Glencore had placed Optimum into business rescue at the time after Eskom reneged on an agreement to renegotiate its contract to supply the Hendrina station with coal – a deal Glencore said was causing it to make a loss.

Eskom also tried to issue a summons for an old penalty, allegedly relating to the quality of Eskom's coal. When Glencore disputed the payment, Ngubane and Molefe allegedly told Ramatlhodi to rescind all of Glencore's 14 mining licences – at a possible cost of 35 000 jobs.

Ramatlhodi refused, also citing loadshedding at the time. At the time, according to the report, Glencore accounted for 14% of all Eskom's coal supply.

Ramathlodi was fired by Zuma soon after.

He told amaBhungane:

"They insisted that I must suspend all the Glencore mining licences pending the payment of the R2-billion... You must remember that the country was undergoing load-shedding at that time. I said to them: how many mines do these people have supplying Eskom? How many more outages are we going to have?... I said I'm not going to shut the mines."

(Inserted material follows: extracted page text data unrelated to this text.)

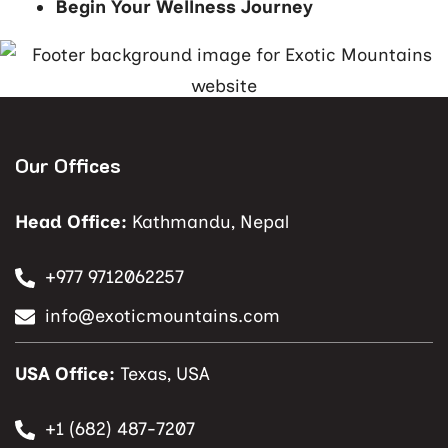
Begin Your Wellness Journey
Our Offices
Head Office:
Kathmandu, Nepal
+977 9712062257
info@exoticmountains.com
USA Office:
Texas, USA
+1 (682) 487-7207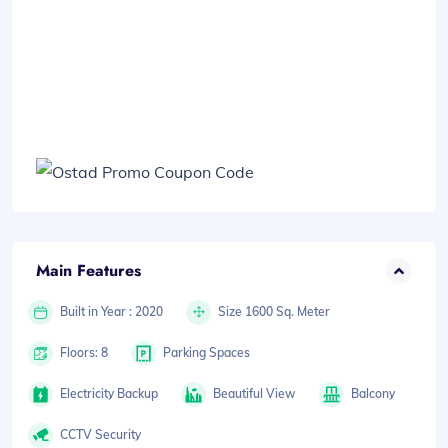
Main Features
Built in Year : 2020
Size 1600 Sq. Meter
Floors: 8
Parking Spaces
Electricity Backup
Beautiful View
Balcony
CCTV Security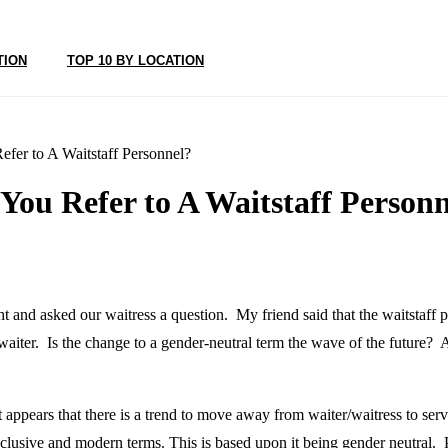
TION
TOP 10 BY LOCATION
fer to A Waitstaff Personnel?
ou Refer to A Waitstaff Personn
ght and asked our waitress a question. My friend said that the waitstaff p
waiter. Is the change to a gender-neutral term the wave of the future? 
it appears that there is a trend to move away from waiter/waitress to s
lusive and modern terms. This is based upon it being gender neutral. Pe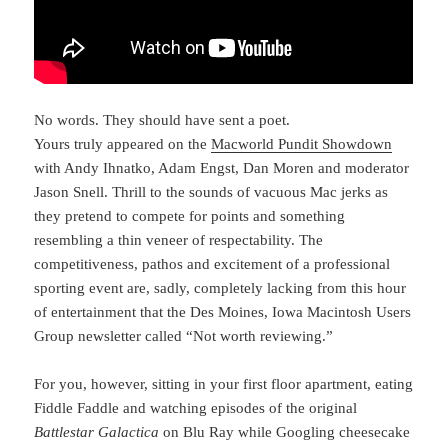
No words. They should have sent a poet.
Yours truly appeared on the
Macworld Pundit Showdown
with Andy Ihnatko, Adam Engst, Dan Moren and moderator
Jason Snell. Thrill to the sounds of vacuous Mac jerks as
they pretend to compete for points and something
resembling a thin veneer of respectability. The
competitiveness, pathos and excitement of a professional
sporting event are, sadly, completely lacking from this hour
of entertainment that the Des Moines, Iowa Macintosh Users
Group newsletter called “Not worth reviewing.”
For you, however, sitting in your first floor apartment, eating
Fiddle Faddle and watching episodes of the original
Battlestar Galactica
on Blu Ray while Googling cheesecake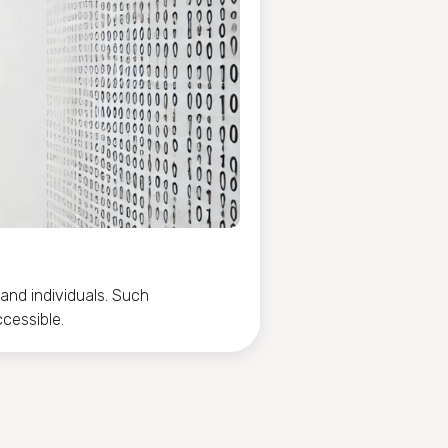
and individuals. Such
ccessible.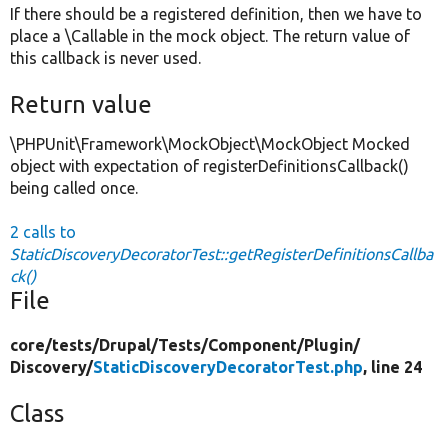
If there should be a registered definition, then we have to
place a \Callable in the mock object. The return value of
this callback is never used.
Return value
\PHPUnit\Framework\MockObject\MockObject Mocked
object with expectation of registerDefinitionsCallback()
being called once.
2 calls to
StaticDiscoveryDecoratorTest::getRegisterDefinitionsCallba
ck()
File
core/
tests/
Drupal/
Tests/
Component/
Plugin/
Discovery/
StaticDiscoveryDecoratorTest.php
, line 24
Class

Eskom board spokesperson Khulani Qoma told amaBhungane:

"It makes absolutely no sense that a mere chairman and group chief executive can exert 'pressure' on a sitting minister in an effort to subordinate him to their will. This is a desperate allegation, devoid of logic, and all fair-minded citizens will find it impossible to believe it.

"In the desperation to drive these outlandish allegations, the president's name will always be used.

"Did amaBhungane bother to find out why he waited so long before he went public with his allegations or are you interested in the sensational nature of the allegations made?"